Dean disappeared, saying he’d be right back. Annabelle was grateful for the short reprieve so that she could get her head back on straight. How was a woman supposed to stay focused when the guy said things designed to make her melt? Dean returned with a beautiful wooden high chair and she lost whatever resistance she was trying to wage against falling for him.
“This was Brandon’s.” He plucked Honey from her lap before Annabelle could offer a weak protest, and slipped her into the old chair as easily as if he were accustomed to doing so every night. “Still works. Beth’s father made this chair for Brandon before he was born. It’s an heirloom we figured we could give to Brandon when he had kids but it’s just gathering dust for now.”
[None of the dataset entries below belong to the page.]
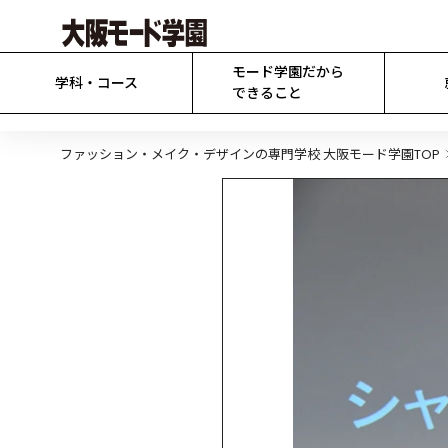
モード学園だから

学科・コース
できること
ファッション・メイク・デザインの専門学校 大阪モード学園TOP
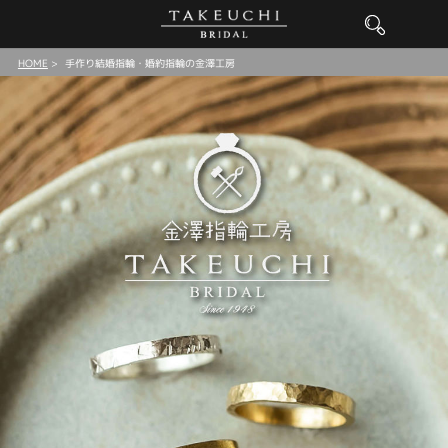
HOME
手作り結婚指輪・婚約指輪の金澤工房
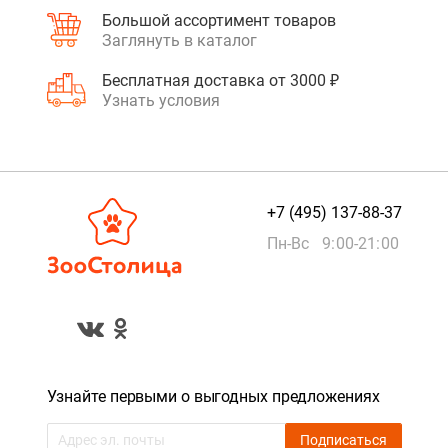
Большой ассортимент товаров
Заглянуть в каталог
Бесплатная доставка от 3000 ₽
Узнать условия
+7 (495) 137-88-37
Пн-Вс 9:00-21:00
Узнайте первыми о выгодных предложениях
Подписаться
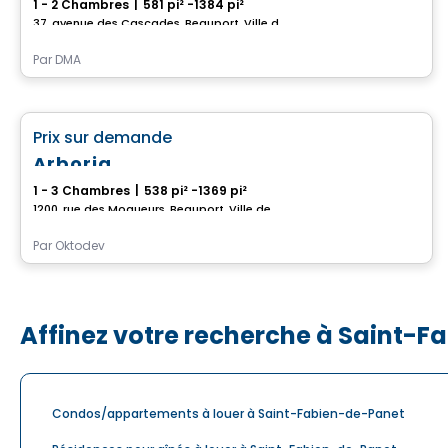
1 - 2 Chambres
|
581 pi² -1384 pi²
37, avenue des Cascades, Beauport, Ville de Quebec, QC
Par
DMA
Condo/Appartement
favorite_border
Prix sur demande
Arboria
1 - 3 Chambres
|
538 pi² -1369 pi²
1200, rue des Moqueurs, Beauport, Ville de Quebec, QC
Par
Oktodev
Affinez votre recherche à Saint-
Condos/appartements à louer à Saint-Fabien-de-Panet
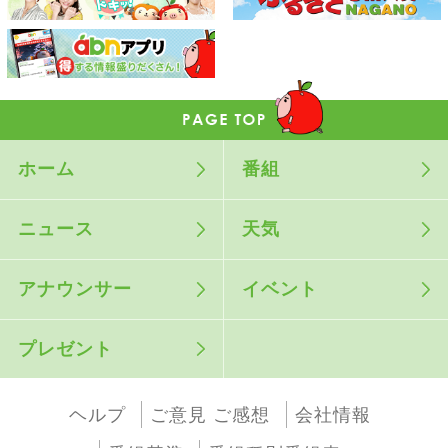
ホーム
番組
ニュース
天気
アナウンサー
イベント
プレゼント
ヘルプ
ご意見 ご感想
会社情報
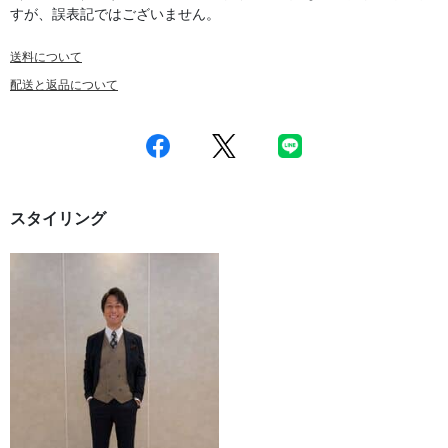
すが、誤表記ではございません。
送料について
配送と返品について
スタイリング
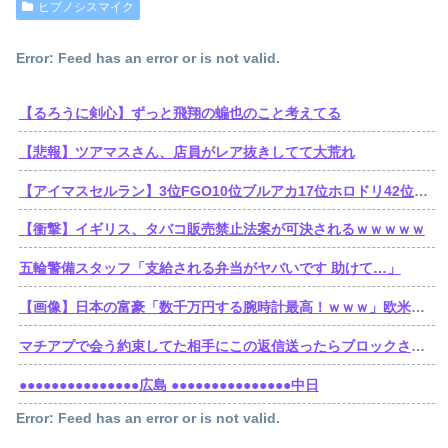
ヒプノシスマイク
Error: Feed has an error or is not valid.
【るろうに剣心】ずっと飛翔の蝙也のこと考えてる
【悲報】ツアマスさん、店員がレア抜きしてて大荒れ
【アイマスセルラン】3位FGO10位ブルアカ17位ホロドリ42位スタレ103位学マス240位シャニソン449位シャニマス489位デレステ490位ミリシタ
【衝撃】イギリス、タバコ販売禁止法案が可決されるｗｗｗｗｗ
五輪警備スタッフ「支給される弁当がヤバいです 助けて…」
【画像】日本の富豪「数千万円する腕時計最高！ｗｗｗ」欧米の大富豪「…」
マチアプで会う約束してた相手にこの返信送ったらブロックされたんやが
●●●●●●●●●●●●●●●広島 ●●●●●●●●●●●●●●●中日
Error: Feed has an error or is not valid.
“Are you sure Brandon won’t mind?”
“Well, until I give it to him for his family, technically, it’s mine. I’d say he has no say in the matter,” he said firmly, signifying an end to that particular conversation, but Annabelle was a little uncomfortable. She had enough issues with the teenager; she didn’t need to compound them.
“Dean…”
“Annabelle,” he said softly, stopping her from continuing. “Let’s just enjoy dinner.”
She nodded. He was right. Brandon wasn’t here tonight, and it wasn’t likely she’d make a habit of coming over for meals, so she’d just enjoy dinner, as Dean said. She smiled. “Pass the potatoes, please. Honey likes the kind that come out of a box, but I think she’ll love these.”
“Potatoes should never come out of a box,” Dean said. “My mom would die before she put something out of a box on her table.”
“Well, not everyone was raised with the Bradys,” Annabelle said, placing a dollop of potatoes on her own plate. “My mom did the best that she could with what she had. And sometimes all we had came from a box.”
“I’m sorry,” Dean said. “I didn’t mean to be offensive.”
She shrugged. “No harm, no foul. But not everyone grew up like you did.”
“Tell me about what it was like to grow up in your home,” he said, and she immediately regretted her candid comments.
She waved away his request. “It’s nothing worth talking about.” True to a point. Her childhood was something right out of a Lifetime TV movie of the week. But who wanted to share that? Certainly not her. “Why do you ask?”